• YOUR ASSIGNMENT
The answer must consist of every line from the entries below that contains the word "lượng".

• STORED DATA
↓↓↓
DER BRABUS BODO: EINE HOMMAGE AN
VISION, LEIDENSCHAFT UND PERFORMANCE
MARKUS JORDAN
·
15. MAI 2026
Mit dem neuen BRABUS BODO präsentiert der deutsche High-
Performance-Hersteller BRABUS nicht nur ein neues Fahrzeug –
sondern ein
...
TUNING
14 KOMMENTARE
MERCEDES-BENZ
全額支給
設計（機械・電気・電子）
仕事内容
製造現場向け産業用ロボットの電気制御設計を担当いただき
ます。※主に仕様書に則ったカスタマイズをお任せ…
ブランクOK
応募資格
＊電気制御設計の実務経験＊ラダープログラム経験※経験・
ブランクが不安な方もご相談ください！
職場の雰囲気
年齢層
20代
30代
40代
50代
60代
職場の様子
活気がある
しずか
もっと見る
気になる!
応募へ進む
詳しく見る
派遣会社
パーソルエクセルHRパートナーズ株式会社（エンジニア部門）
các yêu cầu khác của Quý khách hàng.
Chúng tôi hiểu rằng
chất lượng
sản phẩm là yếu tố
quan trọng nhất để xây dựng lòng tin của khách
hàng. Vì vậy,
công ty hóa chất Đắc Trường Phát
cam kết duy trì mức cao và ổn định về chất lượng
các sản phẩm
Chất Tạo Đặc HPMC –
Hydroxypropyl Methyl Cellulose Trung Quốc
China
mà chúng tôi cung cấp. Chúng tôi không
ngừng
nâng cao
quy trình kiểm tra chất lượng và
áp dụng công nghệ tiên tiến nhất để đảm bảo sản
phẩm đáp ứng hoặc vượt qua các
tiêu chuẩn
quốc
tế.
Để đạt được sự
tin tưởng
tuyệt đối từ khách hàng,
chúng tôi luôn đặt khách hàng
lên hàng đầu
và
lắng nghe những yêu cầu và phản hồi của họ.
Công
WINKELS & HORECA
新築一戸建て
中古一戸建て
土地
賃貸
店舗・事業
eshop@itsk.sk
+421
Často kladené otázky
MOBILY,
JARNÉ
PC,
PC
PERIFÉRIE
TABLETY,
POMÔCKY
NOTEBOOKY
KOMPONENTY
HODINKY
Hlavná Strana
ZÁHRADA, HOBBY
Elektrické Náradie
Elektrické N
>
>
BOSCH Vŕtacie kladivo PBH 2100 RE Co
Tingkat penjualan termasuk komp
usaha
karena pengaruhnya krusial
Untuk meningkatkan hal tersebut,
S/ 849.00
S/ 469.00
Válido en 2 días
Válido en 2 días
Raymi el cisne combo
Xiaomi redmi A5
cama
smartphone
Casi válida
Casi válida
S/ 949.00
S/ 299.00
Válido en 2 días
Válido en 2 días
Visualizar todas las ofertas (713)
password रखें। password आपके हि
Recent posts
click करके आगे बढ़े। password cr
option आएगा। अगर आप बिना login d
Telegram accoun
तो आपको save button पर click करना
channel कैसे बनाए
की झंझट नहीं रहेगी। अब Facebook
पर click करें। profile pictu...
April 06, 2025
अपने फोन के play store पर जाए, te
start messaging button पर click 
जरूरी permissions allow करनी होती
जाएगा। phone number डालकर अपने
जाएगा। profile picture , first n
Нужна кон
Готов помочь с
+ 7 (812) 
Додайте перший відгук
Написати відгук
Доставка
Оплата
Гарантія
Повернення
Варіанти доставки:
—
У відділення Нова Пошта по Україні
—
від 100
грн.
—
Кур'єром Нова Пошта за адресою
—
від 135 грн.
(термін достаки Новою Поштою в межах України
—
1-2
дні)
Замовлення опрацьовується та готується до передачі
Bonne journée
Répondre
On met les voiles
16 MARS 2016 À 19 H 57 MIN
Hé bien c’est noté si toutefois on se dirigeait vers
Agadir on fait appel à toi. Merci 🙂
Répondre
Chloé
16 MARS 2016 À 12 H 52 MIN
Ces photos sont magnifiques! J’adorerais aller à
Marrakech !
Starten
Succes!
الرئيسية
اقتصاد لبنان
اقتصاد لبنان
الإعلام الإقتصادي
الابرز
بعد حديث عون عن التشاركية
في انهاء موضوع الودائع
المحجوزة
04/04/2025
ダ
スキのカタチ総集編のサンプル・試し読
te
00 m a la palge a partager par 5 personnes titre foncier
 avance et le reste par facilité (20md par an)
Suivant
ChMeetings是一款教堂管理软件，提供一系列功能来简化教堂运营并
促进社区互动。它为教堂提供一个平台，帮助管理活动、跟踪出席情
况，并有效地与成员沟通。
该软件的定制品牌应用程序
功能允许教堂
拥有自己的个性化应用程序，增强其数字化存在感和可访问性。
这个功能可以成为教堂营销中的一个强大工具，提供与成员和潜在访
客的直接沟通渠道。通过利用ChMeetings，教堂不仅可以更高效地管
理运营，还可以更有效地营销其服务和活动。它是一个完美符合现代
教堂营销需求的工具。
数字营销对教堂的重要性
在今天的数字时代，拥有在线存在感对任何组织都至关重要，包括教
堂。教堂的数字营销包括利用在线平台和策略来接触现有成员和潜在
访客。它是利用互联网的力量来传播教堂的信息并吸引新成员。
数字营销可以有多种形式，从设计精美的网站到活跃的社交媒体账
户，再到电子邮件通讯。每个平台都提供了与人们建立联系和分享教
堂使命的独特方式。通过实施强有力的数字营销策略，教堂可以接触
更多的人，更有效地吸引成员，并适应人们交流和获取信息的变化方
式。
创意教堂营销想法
↑↑↑
• SOLUTION TO THIS TASK
chất lượng
cam kết duy trì mức cao và ổn định về chất lượng
quy trình kiểm tra chất lượng và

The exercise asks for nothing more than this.